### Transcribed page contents

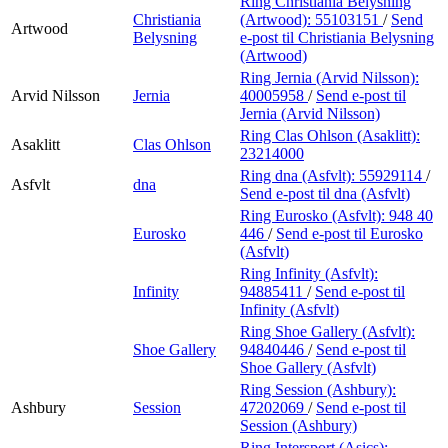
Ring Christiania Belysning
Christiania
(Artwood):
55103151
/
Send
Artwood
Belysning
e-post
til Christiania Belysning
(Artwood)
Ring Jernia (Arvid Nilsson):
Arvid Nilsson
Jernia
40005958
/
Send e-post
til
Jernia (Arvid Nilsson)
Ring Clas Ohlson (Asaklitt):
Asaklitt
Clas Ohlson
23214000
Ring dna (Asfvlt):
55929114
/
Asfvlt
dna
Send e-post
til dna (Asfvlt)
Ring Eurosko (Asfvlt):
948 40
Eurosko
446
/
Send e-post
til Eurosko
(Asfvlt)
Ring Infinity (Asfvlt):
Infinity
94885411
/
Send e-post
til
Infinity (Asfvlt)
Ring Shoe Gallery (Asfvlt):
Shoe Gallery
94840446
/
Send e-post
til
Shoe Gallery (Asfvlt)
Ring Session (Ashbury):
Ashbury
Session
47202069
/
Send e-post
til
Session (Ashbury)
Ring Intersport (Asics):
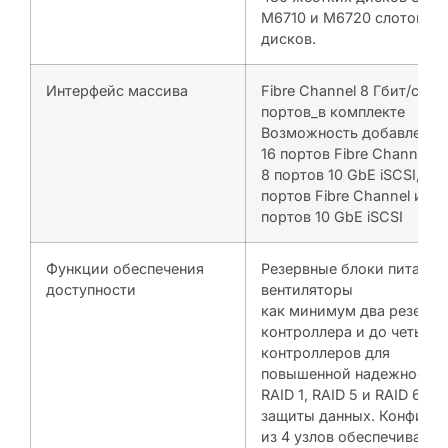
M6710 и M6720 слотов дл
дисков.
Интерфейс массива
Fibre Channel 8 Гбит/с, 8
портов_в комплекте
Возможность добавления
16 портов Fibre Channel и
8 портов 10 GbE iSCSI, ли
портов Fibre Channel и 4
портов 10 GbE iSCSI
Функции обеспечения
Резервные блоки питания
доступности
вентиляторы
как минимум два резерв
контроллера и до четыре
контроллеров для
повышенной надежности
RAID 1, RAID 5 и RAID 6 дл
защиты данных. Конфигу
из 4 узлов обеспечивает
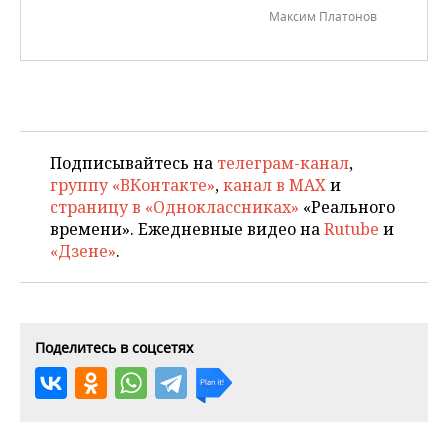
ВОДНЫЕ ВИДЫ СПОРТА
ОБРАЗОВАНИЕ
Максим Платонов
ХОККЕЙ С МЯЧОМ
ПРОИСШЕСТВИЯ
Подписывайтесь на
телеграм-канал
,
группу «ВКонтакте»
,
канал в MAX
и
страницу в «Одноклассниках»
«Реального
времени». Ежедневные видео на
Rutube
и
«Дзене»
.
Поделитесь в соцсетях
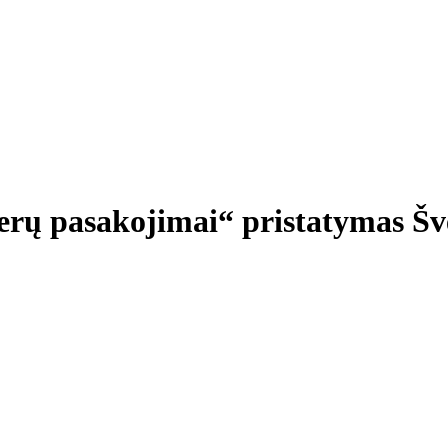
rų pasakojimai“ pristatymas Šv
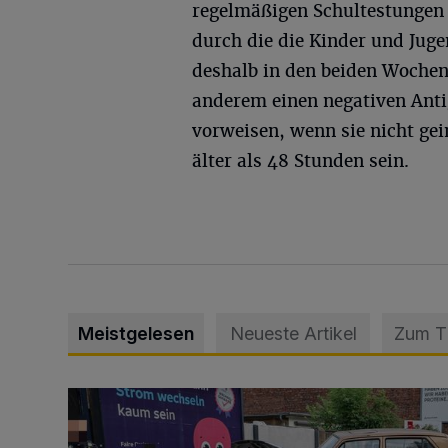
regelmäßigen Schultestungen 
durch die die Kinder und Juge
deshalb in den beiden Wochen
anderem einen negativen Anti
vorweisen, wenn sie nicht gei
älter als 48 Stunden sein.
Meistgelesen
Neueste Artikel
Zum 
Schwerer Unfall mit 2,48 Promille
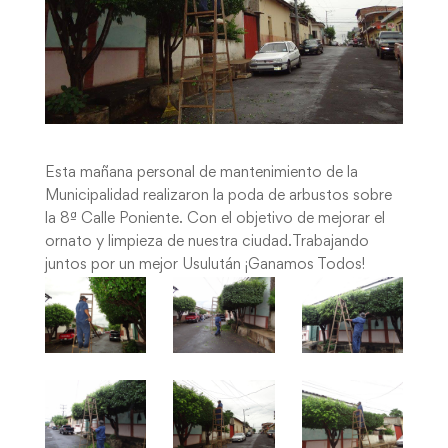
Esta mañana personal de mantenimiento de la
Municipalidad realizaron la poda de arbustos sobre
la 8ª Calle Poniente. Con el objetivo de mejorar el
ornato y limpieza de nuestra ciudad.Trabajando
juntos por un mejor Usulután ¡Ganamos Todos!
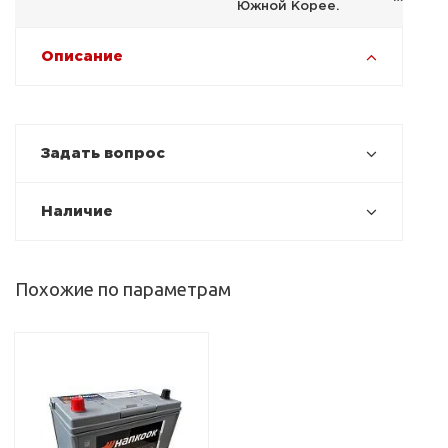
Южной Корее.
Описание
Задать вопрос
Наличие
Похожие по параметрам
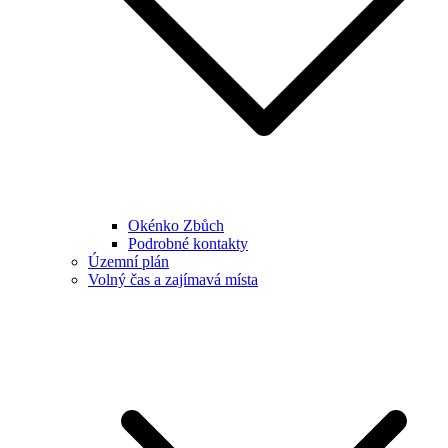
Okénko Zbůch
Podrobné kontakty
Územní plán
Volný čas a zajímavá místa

### What is expected
Reproduce the data word for word; no pictures.

### Task response
Ring Christiania Belysning
Christiania
(Artwood):
55103151
/
Send
Artwood
Belysning
e-post
til Christiania Belysning
(Artwood)
Ring Jernia (Arvid Nilsson):
Arvid Nilsson
Jernia
40005958
/
Send e-post
til
Jernia (Arvid Nilsson)
Ring Clas Ohlson (Asaklitt):
Asaklitt
Clas Ohlson
23214000
Ring dna (Asfvlt):
55929114
/
Asfvlt
dna
Send e-post
til dna (Asfvlt)
Ring Eurosko (Asfvlt):
948 40
Eurosko
446
/
Send e-post
til Eurosko
(Asfvlt)
Ring Infinity (Asfvlt):
Infinity
94885411
/
Send e-post
til
Infinity (Asfvlt)
Ring Shoe Gallery (Asfvlt):
Shoe Gallery
94840446
/
Send e-post
til
Shoe Gallery (Asfvlt)
Ring Session (Ashbury):
Ashbury
Session
47202069
/
Send e-post
til
Session (Ashbury)
Ring Intersport (Asics):
M6710 и M6720 слотов дл
дисков.
Интерфейс массива
Fibre Channel 8 Гбит/с, 8
портов_в комплекте
Возможность добавления
16 портов Fibre Channel и
8 портов 10 GbE iSCSI, ли
портов Fibre Channel и 4
портов 10 GbE iSCSI
Функции обеспечения
Резервные блоки питания
доступности
вентиляторы
как минимум два резерв
контроллера и до четыре
контроллеров для
повышенной надежности
RAID 1, RAID 5 и RAID 6 дл
защиты данных. Конфигу
из 4 узлов обеспечивает
ВОДНЫЕ ВИДЫ СПОРТА
ОБРАЗОВАНИЕ
Максим Платонов
ХОККЕЙ С МЯЧОМ
ПРОИСШЕСТВИЯ
Подписывайтесь на
телеграм-канал
,
группу «ВКонтакте»
,
канал в MAX
и
страницу в «Одноклассниках»
«Реального
времени». Ежедневные видео на
Rutube
и
«Дзене»
.
Поделитесь в соцсетях
rų pasakojimai“ pristatymas Šv
regelmäßigen Schultestungen 
durch die die Kinder und Juge
deshalb in den beiden Wochen
anderem einen negativen Anti
vorweisen, wenn sie nicht gei
älter als 48 Stunden sein.
Meistgelesen
Neueste Artikel
Zum 
Schwerer Unfall mit 2,48 Promille
Esta mañana personal de mantenimiento de la
Municipalidad realizaron la poda de arbustos sobre
la 8ª Calle Poniente. Con el objetivo de mejorar el
ornato y limpieza de nuestra ciudad.Trabajando
juntos por un mejor Usulután ¡Ganamos Todos!
Южной Корее.
Описание
Задать вопрос
Наличие
Похожие по параметрам
Okénko Zbůch
Podrobné kontakty
Územní plán
Volný čas a zajímavá místa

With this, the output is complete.